This was pretty good. Although I didn't think you could taste much of the bourbon - perhaps a touch more would be appropriate here.

My next find comes from the series Mad Men. They did a link on Twitter for their favorite cocktails from the 1960's. I chose their Tom Collins.

Tom Collins 

1 oz fresh lemon juice
1 tsp sugar
1½ oz of gin
Lemon slices

Mix sugar, gin, and juice over ice in mixing glass. Stir, strain in cocktail glass with ice, and top off with soda water. Garnish with lemon slices.
This is basically a lemonade with gin. So light and refreshing. This is the kind of drink that can  sneak up on you so take your time and enjoy.

My last selection. a watermelon vodka slush came from that was submitted by Michael Allbright.

Watermelon Vodka Slush
Prep Time: 10 minutes     Ready IN: 4 hours & 20 minutes     Servings: 4

4 cups watermelon flesh, seeds removed
2 fluid ounces simple syrup
2 tablespoons lemon juice
1 cup vodka
2 fluid ounces melon liqueur
4 twists lemon zest, garnish

In a food processor, puree the watermelon flesh. Pour the pureed watermelon into empty ice cube trays and freeze for at least 4 hours. Also, freeze martini glasses.
In a blender combine the frozen watermelon cubes, simple syrup, lemon juice, vodka and melon liqueur; blend until smooth. Pour into 4 frozen martini glasses and garnish each with a lemon twist.

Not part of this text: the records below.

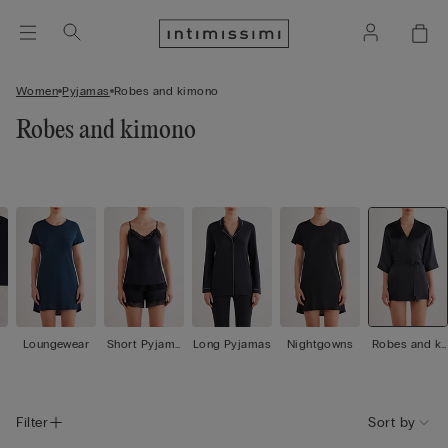
Women
Pyjamas
Robes and kimono
Robes and kimono
Loungewear
Short Pyjama
Long Pyjamas
Nightgowns
Robes and ki
s
mono
Filter
Sort by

This was really fun to eat. Although I thought it was a bit bitter. I remedied this by tripling the simple syrup. I also substituted triple sec for the melon liqueur.

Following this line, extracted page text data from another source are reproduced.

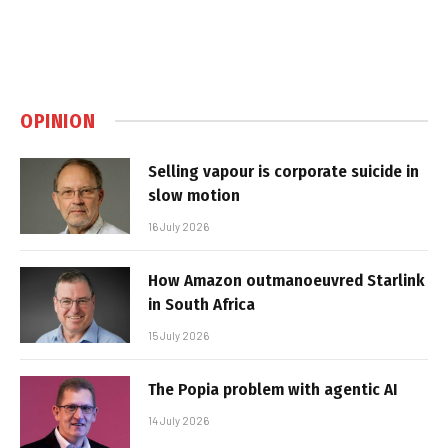
OPINION
Selling vapour is corporate suicide in
slow motion
16 July 2026
How Amazon outmanoeuvred Starlink
in South Africa
15 July 2026
The Popia problem with agentic AI
14 July 2026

I have an ice cream freezer which attaches to my mixer.  I put the pureed watermelon and the rest of the ingredients into it, stirred it up and placed the whole thing in the freezer overnight. The next day I attached it to the mixer and blended it to a beautiful slush mixture. (The alcohol keeps the mixture from freezing solid.)

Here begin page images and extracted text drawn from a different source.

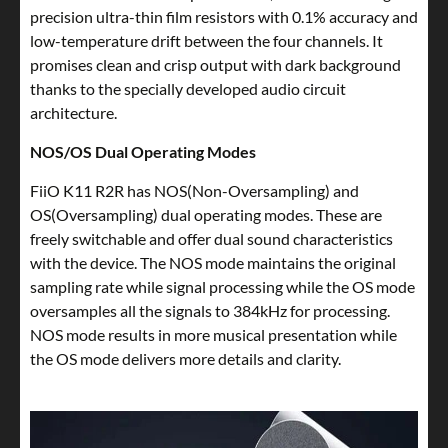
precision ultra-thin film resistors with 0.1% accuracy and
low-temperature drift between the four channels. It
promises clean and crisp output with dark background
thanks to the specially developed audio circuit
architecture.
NOS/OS Dual Operating Modes
FiiO K11 R2R has NOS(Non-Oversampling) and
OS(Oversampling) dual operating modes. These are
freely switchable and offer dual sound characteristics
with the device. The NOS mode maintains the original
sampling rate while signal processing while the OS mode
oversamples all the signals to 384kHz for processing.
NOS mode results in more musical presentation while
the OS mode delivers more details and clarity.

I also had no idea how to make a lemon zest for the garnish. YouTube came to my rescue with a video, and it turns out that I had the tool I needed for years in my kitchen tool drawer.

Life is good - enjoy!

Tuesday, July 5, 2011

The Art of a Poached Egg

In May of this year I talked about my obsession with the simple poached egg. My problem is I can't make them very well.  I've watched videos of famous chefs and not so famous chefs gently dropping the egg into simmering/swirling vinegar laced water. I found myself truly lacking in water swirling and egg dropping skills. (It kind of like trying to pat your head and rub your tummy at the same time.) Last month "Bon Appetit Magazinecame up with a clever way of microwaving an egg in a glass container - poof a poach egg requiring no skill. I was a failure at this as well. It was either undercooked or overcooked. While visiting my daughter Katie, in Charleston, SC, I discovered a new tool that is fool proof. Katie took me to a store called Charleston Cooks. (This store sells all kinds of high end kitchen tools, barware, cookware and gourmet food. ) There I found a Poach Pod. This is a flexible silicone cooking tool for poaching eggs, baking and molding. It floats in water during cooking. I paid $12.00 for two - has them for a bit less.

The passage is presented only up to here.